The aim of this scoping review of qualitative evidence was to generate an overview of the status of diabetes registries and similar information systems in countries of the WHO European Region. The preliminary results show seven countries with a national diabetes registry, 21 with a diabetes registry for certain age groups or types of diabetes and 13 without a national registry; the situation was unclear for remaining countries in the WHO European Region. Seven countries are developing a national registry. Six countries (all in western Europe) have subnational registries.

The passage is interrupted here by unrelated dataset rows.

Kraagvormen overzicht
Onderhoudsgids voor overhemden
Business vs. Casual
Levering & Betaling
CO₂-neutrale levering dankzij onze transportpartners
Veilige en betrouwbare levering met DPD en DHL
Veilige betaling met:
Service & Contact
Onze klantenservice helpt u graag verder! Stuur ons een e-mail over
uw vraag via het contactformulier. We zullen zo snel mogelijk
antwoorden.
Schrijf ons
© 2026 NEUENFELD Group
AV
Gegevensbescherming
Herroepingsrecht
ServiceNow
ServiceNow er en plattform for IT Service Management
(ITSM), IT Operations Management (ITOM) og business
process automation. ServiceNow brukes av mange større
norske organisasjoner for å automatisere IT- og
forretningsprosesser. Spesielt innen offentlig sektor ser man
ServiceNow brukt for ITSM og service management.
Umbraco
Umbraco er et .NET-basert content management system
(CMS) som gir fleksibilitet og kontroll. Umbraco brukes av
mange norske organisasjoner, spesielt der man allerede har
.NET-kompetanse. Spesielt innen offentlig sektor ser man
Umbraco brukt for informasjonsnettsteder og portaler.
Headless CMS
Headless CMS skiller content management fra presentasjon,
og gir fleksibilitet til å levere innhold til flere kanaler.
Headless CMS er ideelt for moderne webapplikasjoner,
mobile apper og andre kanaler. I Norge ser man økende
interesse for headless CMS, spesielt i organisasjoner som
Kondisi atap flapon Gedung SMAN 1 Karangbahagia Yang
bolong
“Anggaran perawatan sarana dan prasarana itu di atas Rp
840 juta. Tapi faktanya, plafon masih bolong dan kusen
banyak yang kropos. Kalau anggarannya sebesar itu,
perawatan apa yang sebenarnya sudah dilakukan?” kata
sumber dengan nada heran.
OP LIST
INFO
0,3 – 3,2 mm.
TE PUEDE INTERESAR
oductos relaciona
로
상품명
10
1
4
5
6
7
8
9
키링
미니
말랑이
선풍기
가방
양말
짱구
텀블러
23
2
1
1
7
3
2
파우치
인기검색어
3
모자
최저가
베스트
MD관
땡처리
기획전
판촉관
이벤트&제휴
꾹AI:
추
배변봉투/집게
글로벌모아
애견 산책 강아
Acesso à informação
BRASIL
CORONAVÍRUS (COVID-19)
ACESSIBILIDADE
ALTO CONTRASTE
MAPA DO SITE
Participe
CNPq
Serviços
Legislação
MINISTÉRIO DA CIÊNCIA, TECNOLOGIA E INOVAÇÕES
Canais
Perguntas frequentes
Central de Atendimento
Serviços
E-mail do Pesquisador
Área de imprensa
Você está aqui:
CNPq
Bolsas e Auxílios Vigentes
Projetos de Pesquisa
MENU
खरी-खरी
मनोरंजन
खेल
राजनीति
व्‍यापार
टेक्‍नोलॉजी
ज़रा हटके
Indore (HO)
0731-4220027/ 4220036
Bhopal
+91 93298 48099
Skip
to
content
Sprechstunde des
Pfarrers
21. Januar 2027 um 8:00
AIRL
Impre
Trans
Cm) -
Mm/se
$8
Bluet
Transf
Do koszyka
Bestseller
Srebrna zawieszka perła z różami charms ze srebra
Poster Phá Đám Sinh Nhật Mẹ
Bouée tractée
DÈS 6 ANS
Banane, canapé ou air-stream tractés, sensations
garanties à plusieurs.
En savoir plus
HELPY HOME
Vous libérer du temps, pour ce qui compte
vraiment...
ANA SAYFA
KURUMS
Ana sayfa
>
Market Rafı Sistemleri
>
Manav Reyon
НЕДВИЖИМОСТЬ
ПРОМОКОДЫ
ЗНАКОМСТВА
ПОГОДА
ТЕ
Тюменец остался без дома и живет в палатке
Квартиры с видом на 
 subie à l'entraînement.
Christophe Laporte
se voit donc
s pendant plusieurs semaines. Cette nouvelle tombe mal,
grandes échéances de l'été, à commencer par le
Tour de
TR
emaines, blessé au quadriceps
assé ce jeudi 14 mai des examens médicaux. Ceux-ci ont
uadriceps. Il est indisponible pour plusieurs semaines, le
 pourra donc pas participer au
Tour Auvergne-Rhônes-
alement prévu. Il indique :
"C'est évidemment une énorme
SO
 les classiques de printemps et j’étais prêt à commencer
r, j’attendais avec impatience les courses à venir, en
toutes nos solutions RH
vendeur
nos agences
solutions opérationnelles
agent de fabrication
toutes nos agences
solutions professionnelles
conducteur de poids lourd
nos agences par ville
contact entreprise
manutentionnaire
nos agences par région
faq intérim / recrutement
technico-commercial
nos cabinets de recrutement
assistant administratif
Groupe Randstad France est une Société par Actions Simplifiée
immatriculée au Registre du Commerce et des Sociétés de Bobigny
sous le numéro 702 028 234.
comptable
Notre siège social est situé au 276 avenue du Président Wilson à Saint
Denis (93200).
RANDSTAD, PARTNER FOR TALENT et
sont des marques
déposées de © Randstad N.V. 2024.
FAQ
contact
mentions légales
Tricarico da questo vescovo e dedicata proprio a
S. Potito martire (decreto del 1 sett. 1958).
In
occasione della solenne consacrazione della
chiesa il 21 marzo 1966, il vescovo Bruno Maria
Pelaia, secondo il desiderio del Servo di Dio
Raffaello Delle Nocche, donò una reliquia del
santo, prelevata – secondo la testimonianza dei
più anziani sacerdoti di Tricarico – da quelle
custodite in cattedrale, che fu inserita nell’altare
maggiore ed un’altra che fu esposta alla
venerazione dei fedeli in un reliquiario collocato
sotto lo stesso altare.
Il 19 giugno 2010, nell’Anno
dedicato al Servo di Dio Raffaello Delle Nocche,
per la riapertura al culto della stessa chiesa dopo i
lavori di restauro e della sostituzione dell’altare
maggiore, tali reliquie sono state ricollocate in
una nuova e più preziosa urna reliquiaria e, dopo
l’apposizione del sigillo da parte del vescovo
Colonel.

The scope of diabetes registries varies across countries. Most countries record type 1 and 2 diabetes in children. Diabetes registries are used mainly for surveillance and over half of the countries use registries for clinical management or improving the quality of care. Diabetes registries are also used for research or to support cost estimations, governance and accountability. Where they exist, registries tend to have wide coverage, usually at over 75% of people with diabetes. Lack of standards in data collection has prevented the aggregation of data within and across countries.
Challenges that stand in the way of registries’ success include current regulatory frameworks, unclear ownership and privacy policies, insufficient allocation of resources, lack of international consensus on standards and ineffective technological capacity. Indirect benefits from diabetes registries include empowering patients to improve their health and well-being, fostering dialogue among people with diabetes and health professionals, informing health services and integrating care for diabetes.